[Collected data]
|---|

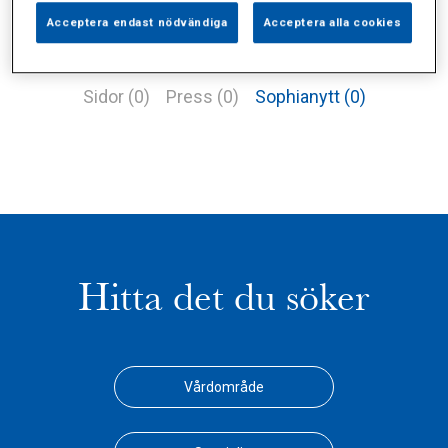
Acceptera endast nödvändiga
Acceptera alla cookies
Alla (1)
Vårdgivare (1)
Specialister (0)
Sidor (0)
Press (0)
Sophianytt (0)
Hitta det du söker
Vårdområde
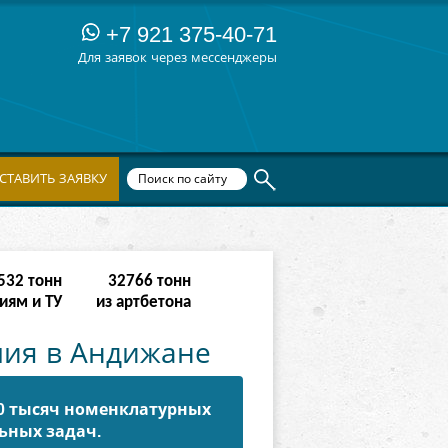
+7 921 375-40-71
Для заявок через мессенджеры
СТАВИТЬ ЗАЯВКУ
342
тонн
131070
тонн
иям и ТУ
из артбетона
ия в Андижане
50 тысяч номенклатурных
ьных задач.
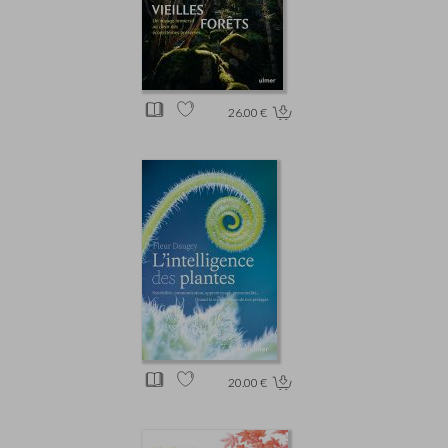
26.00 €
20.00 €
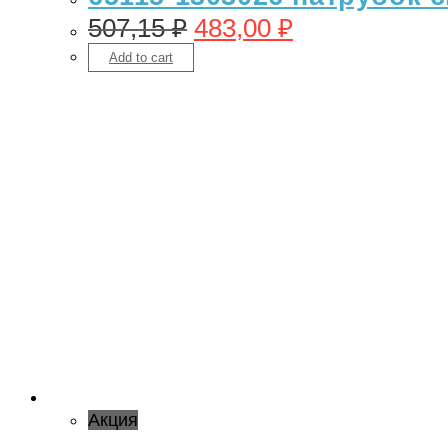
507,15
₽
483,00
₽
Add to cart
Акция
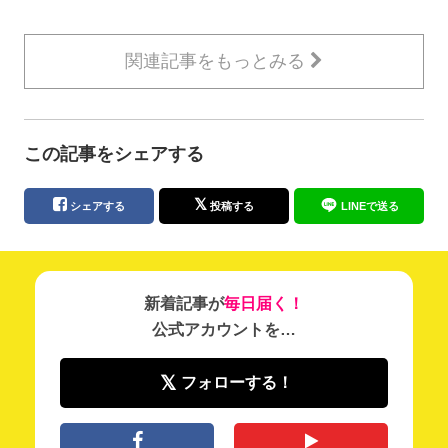
関連記事をもっとみる
この記事をシェアする
シェアする
投稿する
LINEで送る
新着記事が
毎日届く！
公式アカウントを…
フォローする！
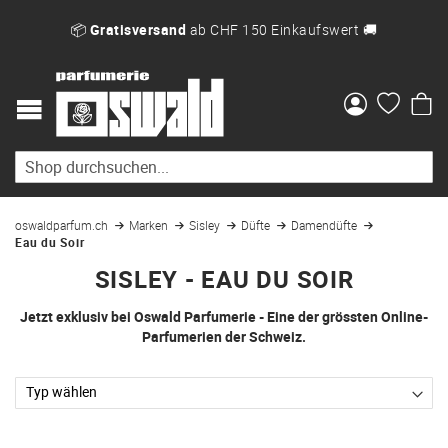
📦
Gratisversand
ab CHF 150 Einkaufswert 🚚
Me
oswaldparfum.ch
Marken
Sisley
Düfte
Damendüfte
Eau du Soir
SISLEY - EAU DU SOIR
Jetzt exklusiv bei Oswald Parfumerie - Eine der grössten Online-
Parfumerien der Schweiz.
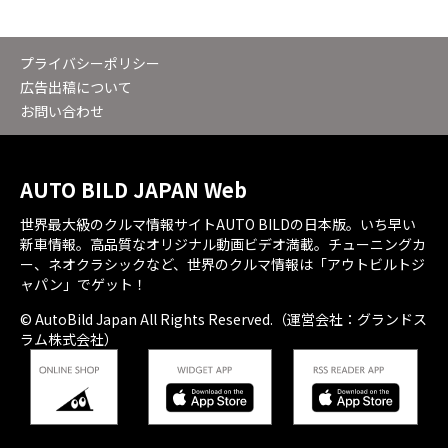
プライバシーポリシー
広告出稿について
お問い合わせ
AUTO BILD JAPAN Web
世界最大級のクルマ情報サイトAUTO BILDの日本版。いち早い
新車情報。高品質なオリジナル動画ビデオ満載。チューニングカ
ー、ネオクラシックなど、世界のクルマ情報は「アウトビルトジ
ャパン」でゲット！
© AutoBild Japan All Rights Reserved.（運営会社：グランドス
ラム株式会社）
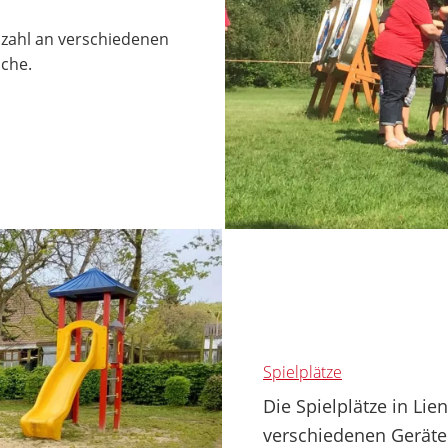
lzahl an verschiedenen
iche.
Spielplätze
Die Spielplätze in Li
verschiedenen Geräte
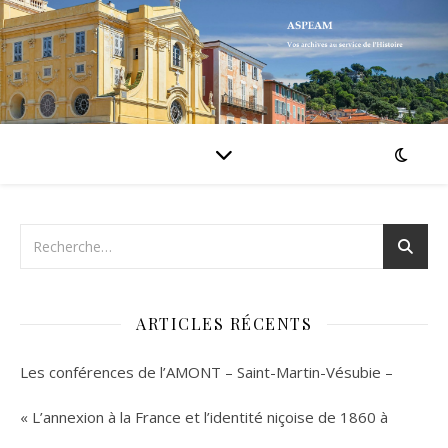
ARTICLES RÉCENTS
Les conférences de l’AMONT – Saint-Martin-Vésubie –
« L’annexion à la France et l’identité niçoise de 1860 à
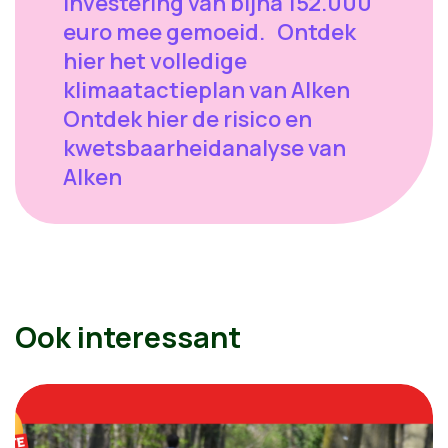
investering van bijna 152.000
euro mee gemoeid. Ontdek
hier het volledige
klimaatactieplan van Alken
Ontdek hier de risico en
kwetsbaarheidanalyse van
Alken
Ook interessant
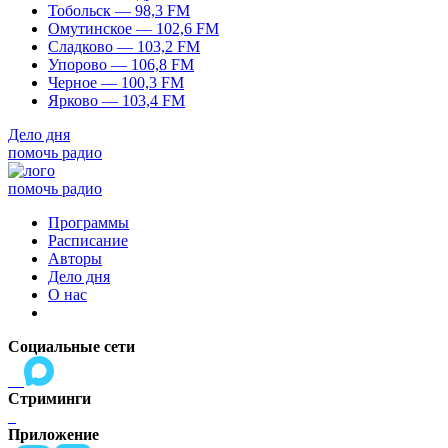
Тобольск — 98,3 FM
Омутинское — 102,6 FM
Сладково — 103,2 FM
Упорово — 106,8 FM
Черное — 100,3 FM
Ярково — 103,4 FM
Дело дня
помочь радио
помочь радио
Программы
Расписание
Авторы
Дело дня
О нас
Социальные сети
Стриминги
Приложение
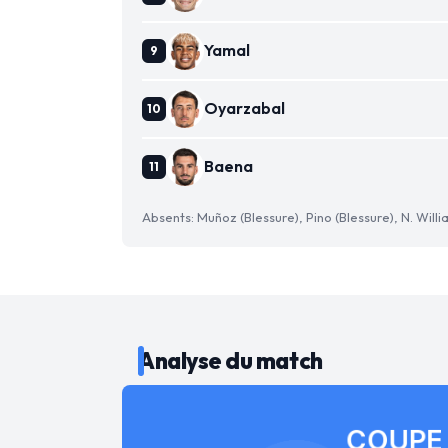
Yamal
Oyarzabal
Baena
Absents: Muñoz (Blessure), Pino (Blessure), N. Willi
Analyse du match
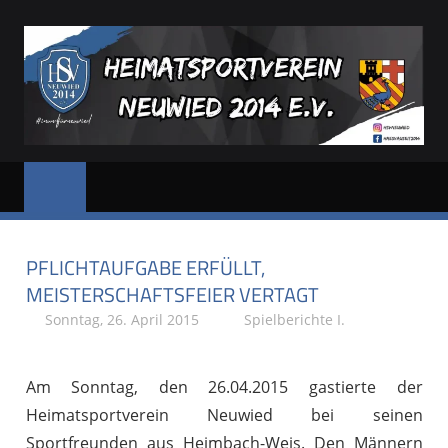
Zum
Inhalt
springen
HSV
Dein
Sportverein
NEUWIED
in
und
PFLICHTAUFGABE ERFÜLLT,
für
Neuwied
MEISTERSCHAFTSFEIER VERTAGT
Sonntag, 26. April 2015
Stephan P.
Spielberichte I.
Am Sonntag, den 26.04.2015 gastierte der
Heimatsportverein Neuwied bei seinen
Sportfreunden aus Heimbach-Weis. Den Männern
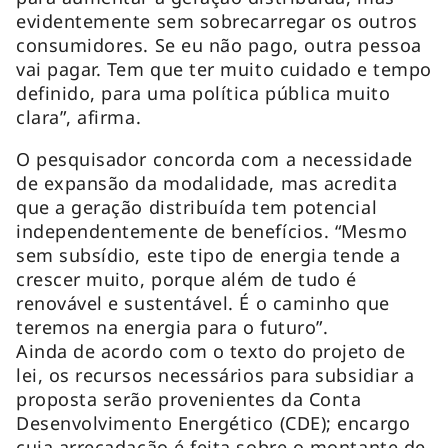
evidentemente sem sobrecarregar os outros
consumidores. Se eu não pago, outra pessoa
vai pagar. Tem que ter muito cuidado e tempo
definido, para uma política pública muito
clara”, afirma.
O pesquisador concorda com a necessidade
de expansão da modalidade, mas acredita
que a geração distribuída tem potencial
independentemente de benefícios. “Mesmo
sem subsídio, este tipo de energia tende a
crescer muito, porque além de tudo é
renovável e sustentável. É o caminho que
teremos na energia para o futuro”.
Ainda de acordo com o texto do projeto de
lei, os recursos necessários para subsidiar a
proposta serão provenientes da Conta
Desenvolvimento Energético (CDE); encargo
cuja arrecadação é feita sobre o montante de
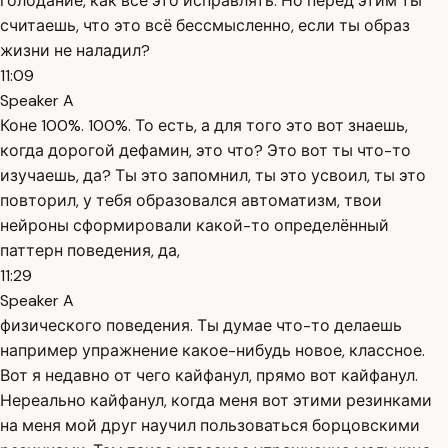
голодание, как всё это исправлять. Но перед этим ты
считаешь, что это всё бессмысленно, если ты образ
жизни не наладил?
11:09
Speaker A
Коне 100%. 100%. То есть, а для того это вот знаешь,
когда дорогой дефамин, это что? Это вот ты что-то
изучаешь, да? Ты это запомнил, ты это усвоил, ты это
повторил, у тебя образовался автоматизм, твои
нейроны сформировали какой-то определённый
паттерн поведения, да,
11:29
Speaker A
физического поведения. Ты думае что-то делаешь
например упражнение какое-нибудь новое, классное.
Вот я недавно от чего кайфанул, прямо вот кайфанул.
Нереально кайфанул, когда меня вот этими резинками
на меня мой друг научил пользоваться борцовскими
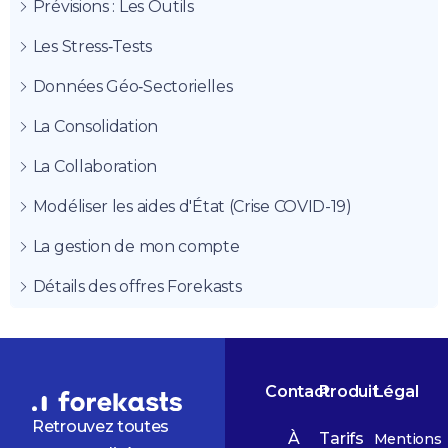
Prévisions : Les Outils
Les Stress‑Tests
Données Géo‑Sectorielles
La Consolidation
La Collaboration
Modéliser les aides d'État (Crise COVID-19)
La gestion de mon compte
Détails des offres Forekasts
Contact
Produit
Légal
Retrouvez toutes
À
Tarifs
Mentions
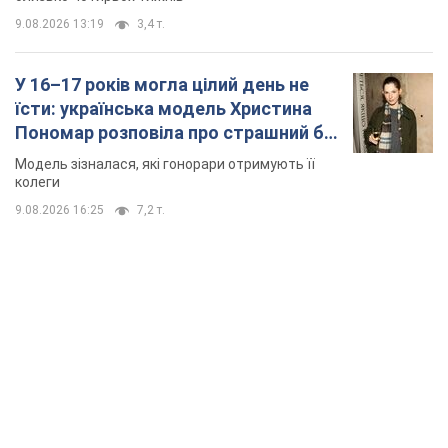
9.08.2026 13:19
3,4 т.
У 16–17 років могла цілий день не
їсти: українська модель Христина
Пономар розповіла про страшний бік
модельної кар’єри
Модель зізналася, які гонорари отримують її
колеги
9.08.2026 16:25
7,2 т.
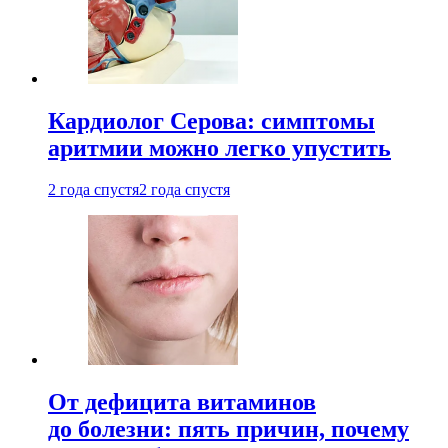
Кардиолог Серова: симптомы
аритмии можно легко упустить
2 года спустя
2 года спустя
От дефицита витаминов
до болезни: пять причин, почему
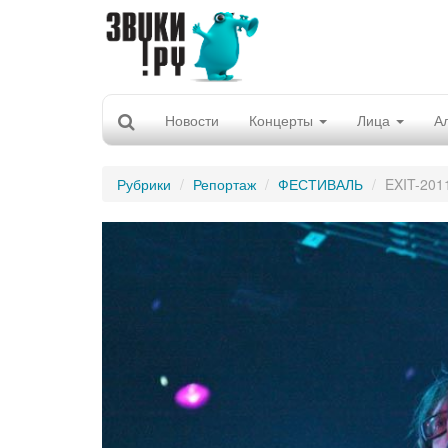
Новости
Концерты
Лица
А
Рубрики
Репортаж
ФЕСТИВАЛЬ
EXIT-201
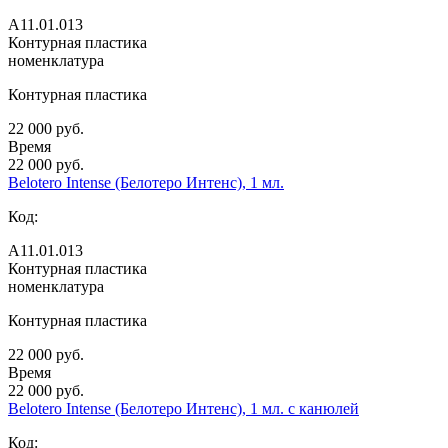
А11.01.013
Контурная пластика
номенклатура
Контурная пластика
22 000 руб.
Время
22 000 руб.
Belotero Intense (Белотеро Интенс), 1 мл.
Код:
А11.01.013
Контурная пластика
номенклатура
Контурная пластика
22 000 руб.
Время
22 000 руб.
Belotero Intense (Белотеро Интенс), 1 мл. с канюлей
Код:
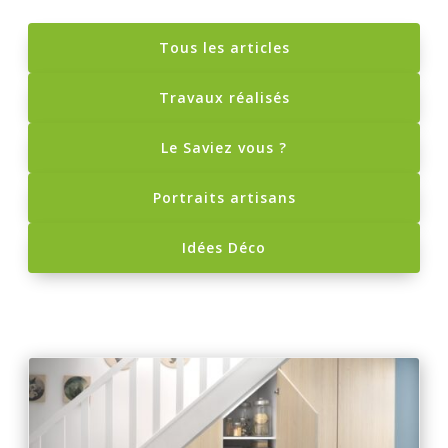
Tous les articles
Travaux réalisés
Le Saviez vous ?
Portraits artisans
Idées Déco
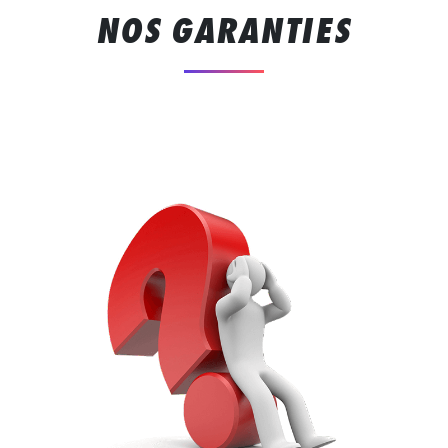
NOS GARANTIES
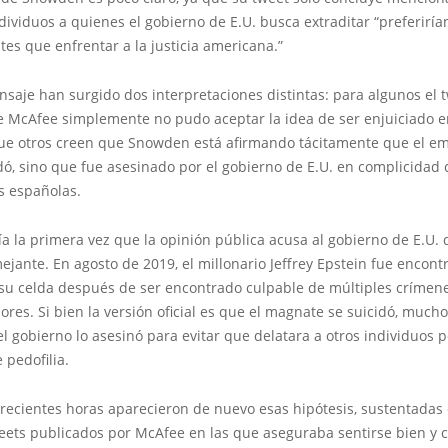
dividuos a quienes el gobierno de E.U. busca extraditar “preferiría
es que enfrentar a la justicia americana.”
saje han surgido dos interpretaciones distintas: para algunos el t
e McAfee simplemente no pudo aceptar la idea de ser enjuiciado en
ue otros creen que Snowden está afirmando tácitamente que el e
dó, sino que fue asesinado por el gobierno de E.U. en complicidad 
es españolas.
ía la primera vez que la opinión pública acusa al gobierno de E.U.
jante. En agosto de 2019, el millonario Jeffrey Epstein fue encont
su celda después de ser encontrado culpable de múltiples crímen
res. Si bien la versión oficial es que el magnate se suicidó, mucho
l gobierno lo asesinó para evitar que delatara a otros individuos 
 pedofilia.
 recientes horas aparecieron de nuevo esas hipótesis, sustentadas
weets publicados por McAfee en las que aseguraba sentirse bien y 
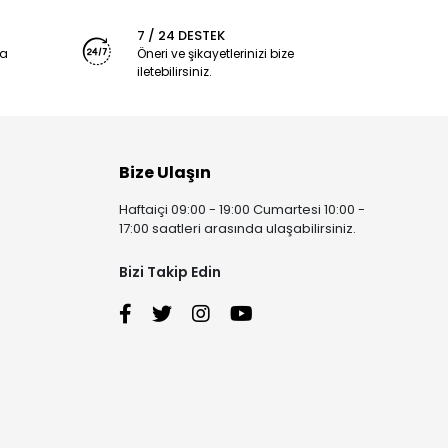
7 / 24 DESTEK
ya
Öneri ve şikayetlerinizi bize
iletebilirsiniz.
Bize Ulaşın
Haftaiçi 09:00 - 19:00 Cumartesi 10:00 -
17:00 saatleri arasında ulaşabilirsiniz.
Bizi Takip Edin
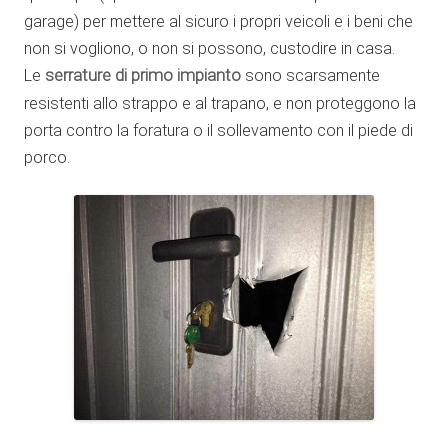
garage) per mettere al sicuro i propri veicoli e i beni che
non si vogliono, o non si possono, custodire in casa.
Le
serrature di primo impianto
sono scarsamente
resistenti allo strappo e al trapano, e non proteggono la
porta contro la foratura o il sollevamento con il piede di
porco.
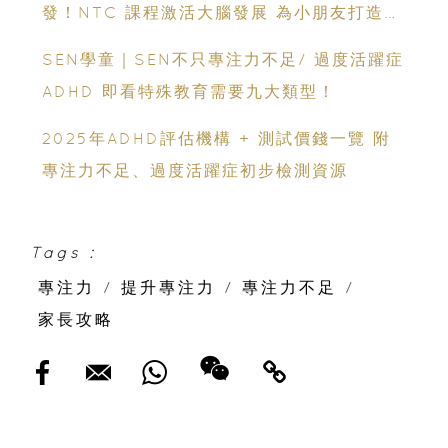
發！NTC 課程激活大腦發展 為小朋友打造未
來學習能力
SEN學童｜SEN不只專注力不足/ 過度活躍症
ADHD 即看特殊教育需要九大類型！
2025年ADHD評估機構 + 測試價錢一覽 附
專注力不足、過度活躍症初步檢測資源
Tags :
專注力
/
提升專注力
/
專注力不足
/
家長攻略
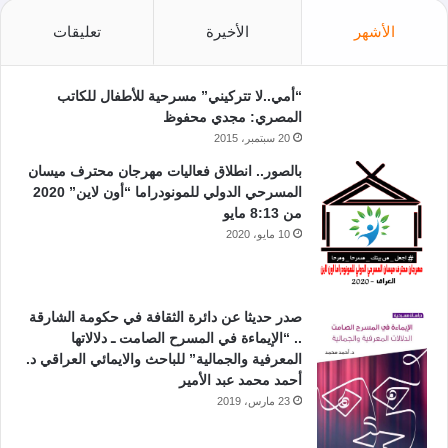
الأشهر
الأخيرة
تعليقات
“أمي..لا تتركيني” مسرحية للأطفال للكاتب
المصري: مجدي محفوظ
20 سبتمبر، 2015
بالصور.. انطلاق فعاليات مهرجان محترف ميسان
المسرحي الدولي للمونودراما “أون لاين” 2020
من 8:13 مايو
10 مايو، 2020
صدر حديثا عن دائرة الثقافة في حكومة الشارقة
.. “الإيماءة في المسرح الصامت ـ دلالاتها
المعرفية والجمالية” للباحث والايمائي العراقي د.
أحمد محمد عبد الأمير
23 مارس، 2019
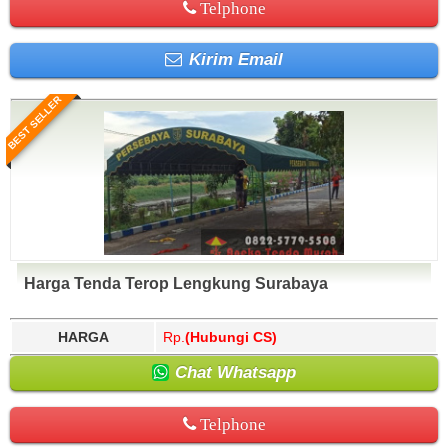
Telphone
Kirim Email
BEST SELLER
Harga Tenda Terop Lengkung Surabaya
HARGA
Rp.
(Hubungi CS)
Chat Whatsapp
Telphone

|---|

■ **REQUIREMENT**
Of the lines above, quote exactly those from the one with "investering van bijna 152.000" through the one with "vai pagar. Tem que ter muito cuidado e tempo", ends included; pictures stay out.

■ **TASK RESULT**
investering van bijna 152.000
euro mee gemoeid. Ontdek
hier het volledige
klimaatactieplan van Alken
Ontdek hier de risico en
kwetsbaarheidanalyse van
Alken
Ook interessant
Тобольск — 98,3 FM
Омутинское — 102,6 FM
Сладково — 103,2 FM
Упорово — 106,8 FM
Черное — 100,3 FM
Ярково — 103,4 FM
Дело дня
помочь радио
помочь радио
Программы
Расписание
Авторы
Дело дня
О нас
Социальные сети
Стриминги
Приложение
Yamal
Oyarzabal
Baena
Absents: Muñoz (Blessure), Pino (Blessure), N. Willi
Analyse du match
Zum
Inhalt
springen
HSV
Dein
Sportverein
NEUWIED
in
und
PFLICHTAUFGABE ERFÜLLT,
für
Neuwied
MEISTERSCHAFTSFEIER VERTAGT
Sonntag, 26. April 2015
Stephan P.
Spielberichte I.
Am Sonntag, den 26.04.2015 gastierte der
Heimatsportverein Neuwied bei seinen
Sportfreunden aus Heimbach-Weis. Den Männern
evidentemente sem sobrecarregar os outros
consumidores. Se eu não pago, outra pessoa
vai pagar. Tem que ter muito cuidado e tempo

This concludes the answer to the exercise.